'''

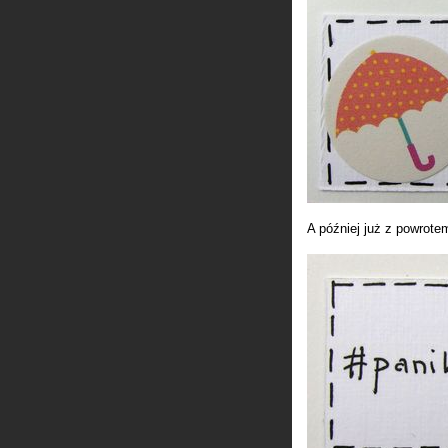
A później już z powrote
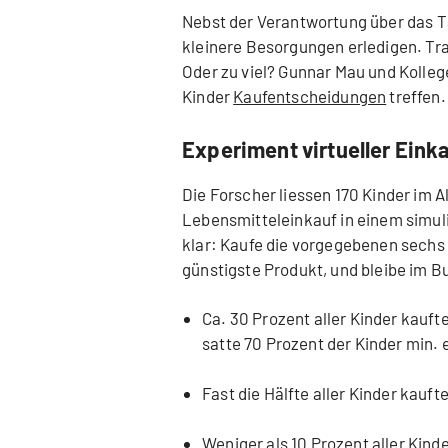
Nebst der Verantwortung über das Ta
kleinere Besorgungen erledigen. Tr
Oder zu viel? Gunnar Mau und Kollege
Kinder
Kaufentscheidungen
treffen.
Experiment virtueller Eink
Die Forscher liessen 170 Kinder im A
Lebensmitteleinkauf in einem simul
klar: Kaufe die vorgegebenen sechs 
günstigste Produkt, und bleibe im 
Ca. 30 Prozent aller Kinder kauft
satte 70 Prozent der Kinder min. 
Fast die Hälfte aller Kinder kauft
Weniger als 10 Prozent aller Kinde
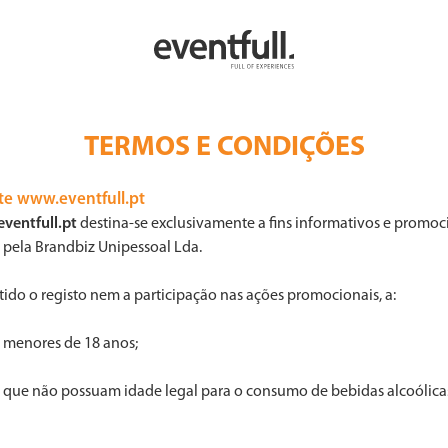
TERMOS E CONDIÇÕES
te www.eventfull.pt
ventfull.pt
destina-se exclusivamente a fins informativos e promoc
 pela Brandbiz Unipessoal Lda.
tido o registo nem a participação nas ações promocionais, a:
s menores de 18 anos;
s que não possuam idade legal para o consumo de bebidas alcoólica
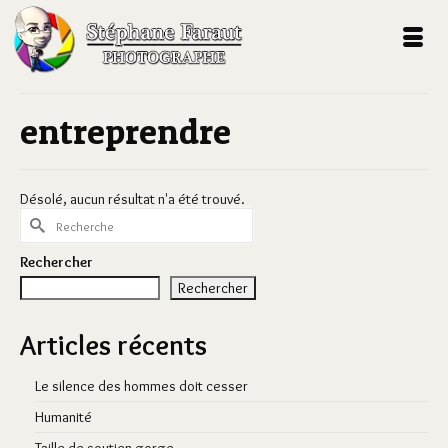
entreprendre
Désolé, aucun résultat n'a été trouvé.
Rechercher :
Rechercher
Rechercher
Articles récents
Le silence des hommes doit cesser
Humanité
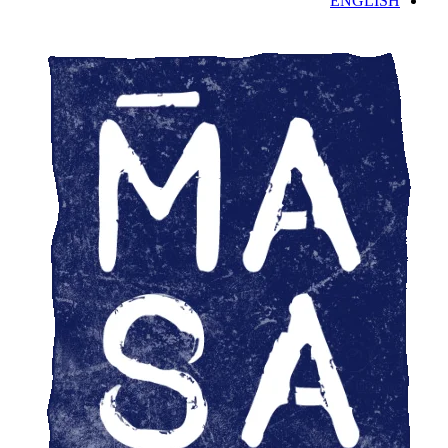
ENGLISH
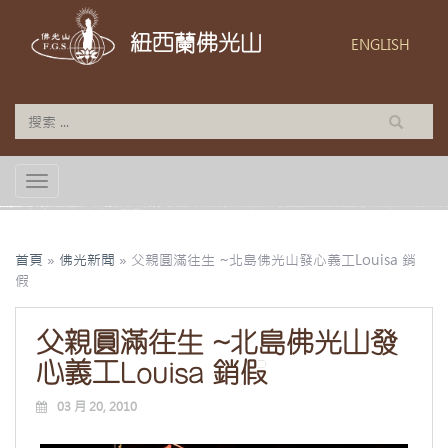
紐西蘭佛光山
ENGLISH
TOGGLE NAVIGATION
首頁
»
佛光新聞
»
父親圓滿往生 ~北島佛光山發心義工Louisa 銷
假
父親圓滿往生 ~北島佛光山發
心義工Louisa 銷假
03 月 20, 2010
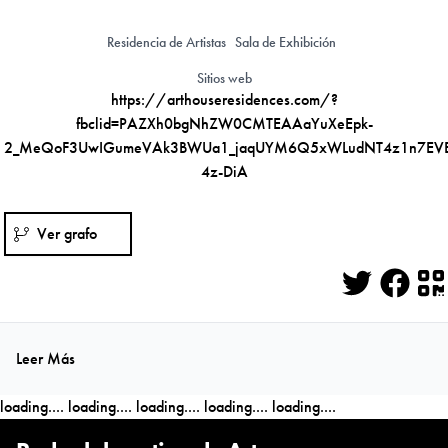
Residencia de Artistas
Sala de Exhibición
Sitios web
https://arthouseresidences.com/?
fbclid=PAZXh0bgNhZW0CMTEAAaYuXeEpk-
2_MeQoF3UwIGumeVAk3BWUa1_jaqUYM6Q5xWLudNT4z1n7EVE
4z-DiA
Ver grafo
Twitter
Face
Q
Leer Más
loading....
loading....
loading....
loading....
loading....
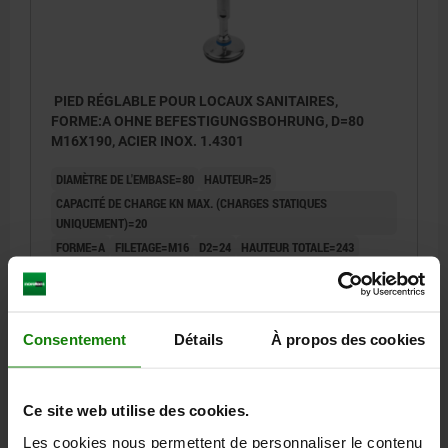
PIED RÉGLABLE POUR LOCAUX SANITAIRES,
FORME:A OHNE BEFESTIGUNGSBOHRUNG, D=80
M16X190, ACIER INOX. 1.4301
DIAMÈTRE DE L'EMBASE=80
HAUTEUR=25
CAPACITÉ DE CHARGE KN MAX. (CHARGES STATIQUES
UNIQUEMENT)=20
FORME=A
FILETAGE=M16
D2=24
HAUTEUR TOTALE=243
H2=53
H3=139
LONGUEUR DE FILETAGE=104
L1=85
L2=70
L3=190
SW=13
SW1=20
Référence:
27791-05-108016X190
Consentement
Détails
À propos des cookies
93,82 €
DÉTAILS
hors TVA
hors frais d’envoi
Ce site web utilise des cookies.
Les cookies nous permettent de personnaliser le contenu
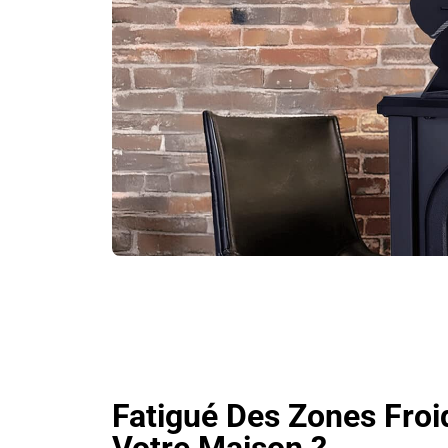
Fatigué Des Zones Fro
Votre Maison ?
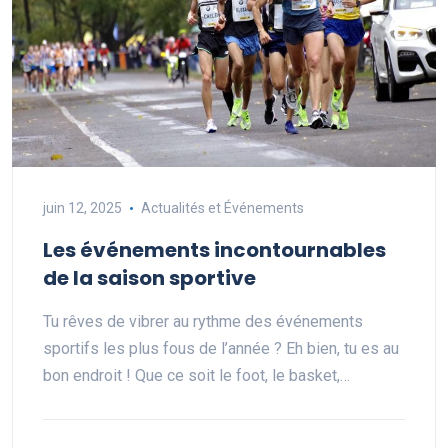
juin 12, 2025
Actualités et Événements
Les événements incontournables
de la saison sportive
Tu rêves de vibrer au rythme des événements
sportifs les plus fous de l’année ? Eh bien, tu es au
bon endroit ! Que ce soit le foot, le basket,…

'''

TASK OBJECTIVE ::
Everything in the records except the pictures should be retyped exactly.

ANSWER TO THE EXERCISE ::
A później już z powrote
Nebst der Verantwortung über das Ta
kleinere Besorgungen erledigen. Tr
Oder zu viel? Gunnar Mau und Kollege
Kinder
Kaufentscheidungen
treffen.
Experiment virtueller Eink
Die Forscher liessen 170 Kinder im A
Lebensmitteleinkauf in einem simul
klar: Kaufe die vorgegebenen sechs 
günstigste Produkt, und bleibe im 
Ca. 30 Prozent aller Kinder kauft
satte 70 Prozent der Kinder min. 
Fast die Hälfte aller Kinder kauft
Weniger als 10 Prozent aller Kinde
TERMOS E CONDIÇÕES
te www.eventfull.pt
ventfull.pt
destina-se exclusivamente a fins informativos e promoc
 pela Brandbiz Unipessoal Lda.
tido o registo nem a participação nas ações promocionais, a:
s menores de 18 anos;
s que não possuam idade legal para o consumo de bebidas alcoólica
entreprendre
Désolé, aucun résultat n'a été trouvé.
Rechercher :
Rechercher
Rechercher
Articles récents
Le silence des hommes doit cesser
Humanité
ENGLISH
紐西蘭佛光山
ENGLISH
TOGGLE NAVIGATION
首頁
»
佛光新聞
»
父親圓滿往生 ~北島佛光山發心義工Louisa 銷
假
父親圓滿往生 ~北島佛光山發
心義工Louisa 銷假
03 月 20, 2010
Residencia de Artistas
Sala de Exhibición
Sitios web
https://arthouseresidences.com/?
fbclid=PAZXh0bgNhZW0CMTEAAaYuXeEpk-
2_MeQoF3UwIGumeVAk3BWUa1_jaqUYM6Q5xWLudNT4z1n7EVE
4z-DiA
Ver grafo
Twitter
Face
Q
Leer Más
loading....
loading....
loading....
loading....
loading....
PIED RÉGLABLE POUR LOCAUX SANITAIRES,
FORME:A OHNE BEFESTIGUNGSBOHRUNG, D=80
M16X190, ACIER INOX. 1.4301
DIAMÈTRE DE L'EMBASE=80
HAUTEUR=25
CAPACITÉ DE CHARGE KN MAX. (CHARGES STATIQUES
UNIQUEMENT)=20
FORME=A
FILETAGE=M16
D2=24
HAUTEUR TOTALE=243
H2=53
H3=139
LONGUEUR DE FILETAGE=104
L1=85
L2=70
L3=190
SW=13
SW1=20
Référence:
27791-05-108016X190
Consentement
Détails
À propos des cookies
93,82 €
DÉTAILS
hors TVA
hors frais d’envoi
Ce site web utilise des cookies.
Les cookies nous permettent de personnaliser le contenu
Fatigué Des Zones Fro
Votre Maison ?
juin 12, 2025
Actualités et Événements
Les événements incontournables
de la saison sportive
Tu rêves de vibrer au rythme des événements
sportifs les plus fous de l’année ? Eh bien, tu es au
bon endroit ! Que ce soit le foot, le basket,…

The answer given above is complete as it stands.